La metafisica, in questo senso, è a monte (o al di sotto) delle dicotomie che costituiscono gli assi concettuali in cui il pensiero analitico si articola. Se si accettano le categorie si è già nella fisica. E quindi bisogna andare all’origine, alla fonte non ancora assaporata nel linguaggio, per trovarsi prima delle polarità alto-basso, bello-brutto, bene-male, soggetto-oggetto. Ed è lì che, prima della separazione dovuta al raffreddamento esistenziale del linguaggio, tutto è tutto e non ci sono fines di alcun tipo. E’ lì, dove non si è ancora limitata la realtà imponendole false credenze, che si può trovare quello che non sappiamo ancora per colpa di quello che crediamo di sapere (come grida il Galileo di Brecht).

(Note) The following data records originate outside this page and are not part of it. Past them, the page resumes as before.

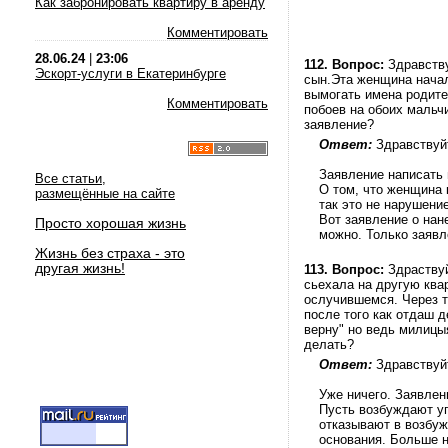
Как забронировать квартиру в аренду
Комментировать
28.06.24
|
23:06
112.
Вопрос:
Здравству
Эскорт-услуги в Екатеринбурге
сын.Эта женщина начал
вымогать имена родите
Комментировать
побоев на обоих мальч
заявление?
Ответ:
Здравствуй
Заявление написать 
Все статьи,
О том, что женщина 
размещённые на сайте
так это не нарушение
Вот заявление о нан
Просто хорошая жизнь
можно. Только заяв
Жизнь без страха - это
другая жизнь!
113.
Вопрос:
Здраствуй
сьехала на другую ква
ослучившемся. Через тр
после того как отдаш д
верну" но ведь милицы
делать?
Ответ:
Здравствуй
Уже ничего. Заявлен
Пусть возбуждают у
отказывают в возбуж
основания. Больше н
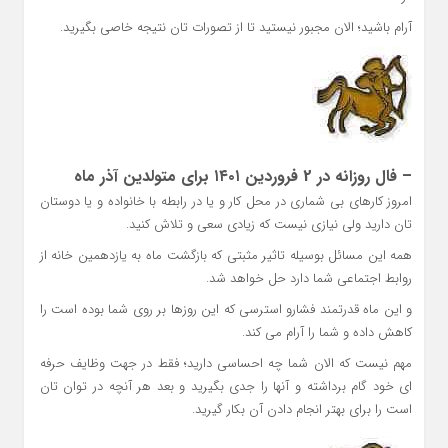
آرام باشید؛ الان مجبور نیستید تا از تصورات تان نتیجه خاصی بگیرید.
– فال روزانه در 2 فروردین ۱۴۰۱ برای متولدین آذر ماه
امروز کارهای بی شماری در محل کار و یا در رابطه با خانواده و یا دوستان
تان دارید ولی نیازی نیست که زیادی سعی و تلاش کنید.
همه این مسائل بوسیله تاثیر مثبتی که بازگشت ماه به یازدهمین خانه از
روابط اجتماعی شما دارد حل خواهد شد.
و این ماه قدرتمند فشارو استرسی که این روزها بر روی شما بوده است را
کاهش داده و شما را آرام می کند.
مهم نیست که الان شما چه احساسی دارید؛ فقط در جهت وظایف حرفه
ای خود گام برداشته و آنها را جدی بگیرید و بعد هر آنچه در توان تان
است را برای بهتر انجام دادن آن بکار گیرید.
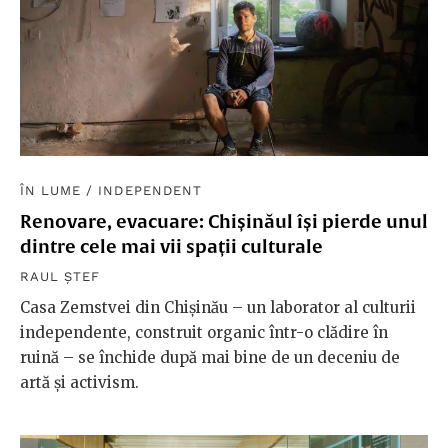
ÎN LUME
/
INDEPENDENT
Renovare, evacuare: Chișinăul își pierde unul
dintre cele mai vii spații culturale
RAUL ȘTEF
Casa Zemstvei din Chișinău – un laborator al culturii
independente, construit organic într-o clădire în
ruină – se închide după mai bine de un deceniu de
artă și activism.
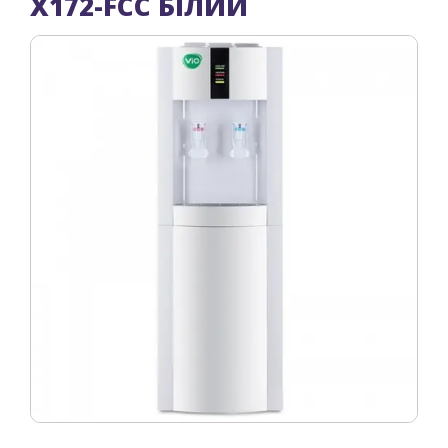
X172-FCC БІЛИЙ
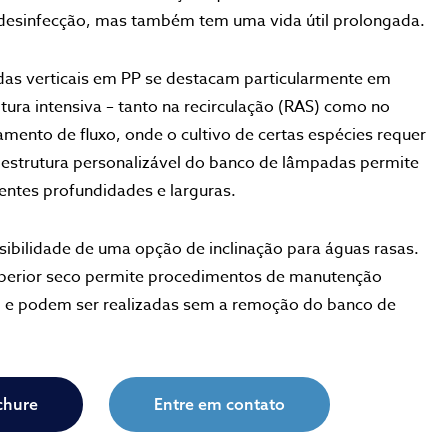
 desinfecção, mas também tem uma vida útil prolongada.
as verticais em PP se destacam particularmente em
tura intensiva – tanto na recirculação (RAS) como no
ento de fluxo, onde o cultivo de certas espécies requer
 estrutura personalizável do banco de lâmpadas permite
entes profundidades e larguras.
ibilidade de uma opção de inclinação para águas rasas.
erior seco permite procedimentos de manutenção
do, e podem ser realizadas sem a remoção do banco de
chure
Entre em contato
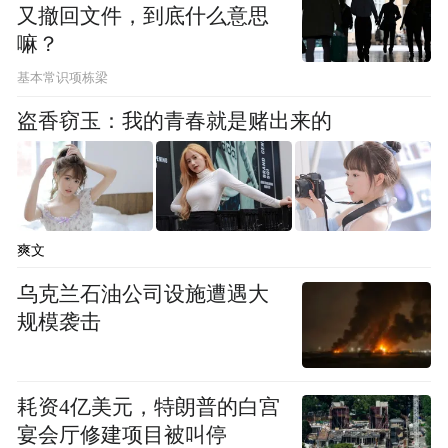
又撤回文件，到底什么意思
你，你只会一直在付出，其实没什么回报，
嘛？
金钱开支明显收入不多。狮子如果有人给你
基本常识项栋梁
设了局，你根本看不出，你也傻子般的给人
盗香窃玉：我的青春就是赌出来的
卖了，也只能把这口气给咽下去。因为你在
这个圈子里就是要接受潜规则，大家玩着玩
着的游戏你都不好翻脸。你可能在月底因为
子女的事情容易开支与被骗，甚至说因为家
爽文
庭的事情，你只能妥协违背自己的原则，你
乌克兰石油公司设施遭遇大
做出了一些让自己感到后悔的事情，事实也
规模袭击
只能这么做，因为别无选择！
处女如果说工作与家庭要兼顾到位，此时你
耗资4亿美元，特朗普的白宫
有很多只草泥马飞过，因为你就是没办法兼
宴会厅修建项目被叫停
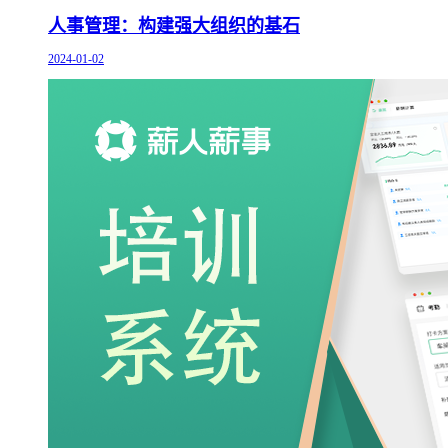
人事管理：构建强大组织的基石
2024-01-02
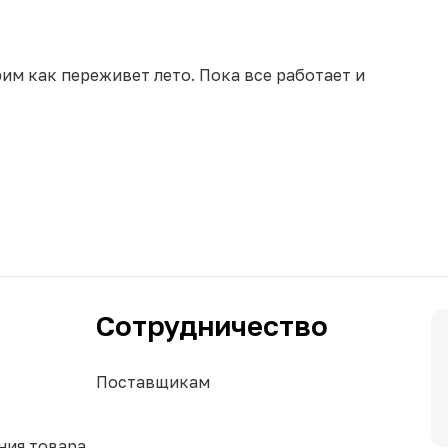
рим как переживет лето. Пока все работает и
Сотрудничество
Поставщикам
ния товара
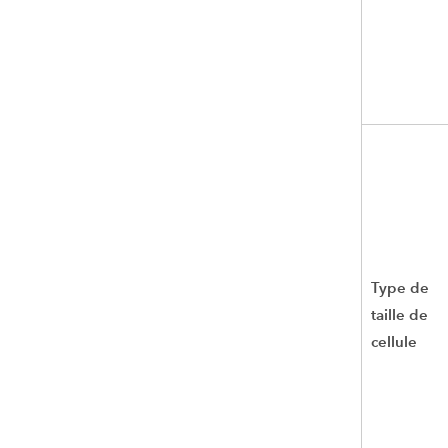
Type de
taille de
cellule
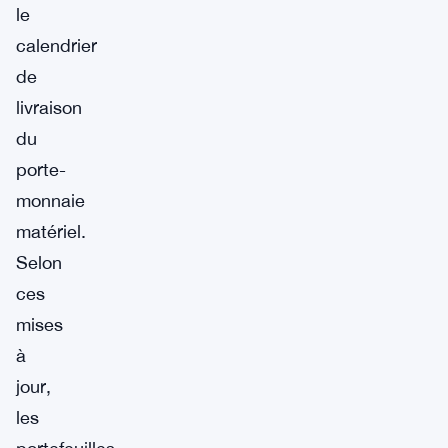
le
calendrier
de
livraison
du
porte-
monnaie
matériel.
Selon
ces
mises
à
jour,
les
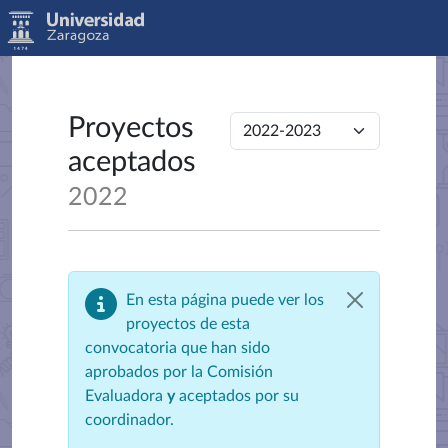
Proyectos
aceptados
2022
En esta página puede ver los
proyectos de esta
convocatoria que han sido
aprobados por la Comisión
Evaluadora
y
aceptados por su
coordinador.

I tempi sono maturi per una nuova metafisica che sarà il veicolo per un ritorno alla realtà (e non al realismo); un ritorno che si consumerà nell’identità tra noi e il mondo perché solo nella intimità della copula, dell’essere la cosa stessa, può risolversi quella distanza infinita del passo indietro tra soggetto e oggetto. Non cogito ergo sum, ma sum. E basta. Se non siamo il mondo, non siamo nulla, e nemmeno essere nel mondo è sufficiente. C’è solo una possibilità, riconoscere che la cultura del sogno, il mito dell’interiorità, ci ha fatto dividere l’esistente tra soggetto e oggetto. Non dobbiamo uscire dalla caverna, non ci siamo mai entrati.
La nuova metafisica è un ritorno alla realtà, incarna un rifiuto del passo mai fatto per colpa del taglio platonico tra luce e ombra, tra realtà e apparire. Il passo in avanti della nuova metafisica è incommensurabile rispetto alle due dimensioni classiche della cultura occidentale: l’interiorità e l’astrazione formale platonica. La prima è stata la reificazione di una negazione e ha costretto la riflessione all’interno di un punto angusto senza estensione. La seconda ci ha resi prigionieri di una episteme concettuale staccata dalla concretezza dell’esistenza, e quindi ha diviso la conoscenza dalla vita, la fisica dall’hic et nunc. Il passo proposto dalla nuova metafisica è incommensurabile perché non lo vedi arrivare, anzi non lo puoi vedere arrivare, perché giunge da prima del taglio delle categorie soggetto-oggetto, conoscenza-esistenza, idea-cosa; sarà un nuovo taglio metafisicamente libero che cambierà tutto. La nuova metafisica non è una antitesi delle dimensioni già presenti, ma una nuova via che incarna il tentativo, mai finito e sempre tentato, di chi si accinge a fare metafisica. Fare metafisica non vuole dire creare un sistema rigido, ma al contrario, procedere per sottrazione senza eliminare: togliere tutto quello che si può, senza rinunciare ad alcunché. Non è per negazione che si procede nella ricerca di ciò che sta sotto, under-stand, ma per apnea: trattenendo le parole e tacendo il già detto per lasciare che l’indicibile possa essere udito (a volte senza essere pronunciato).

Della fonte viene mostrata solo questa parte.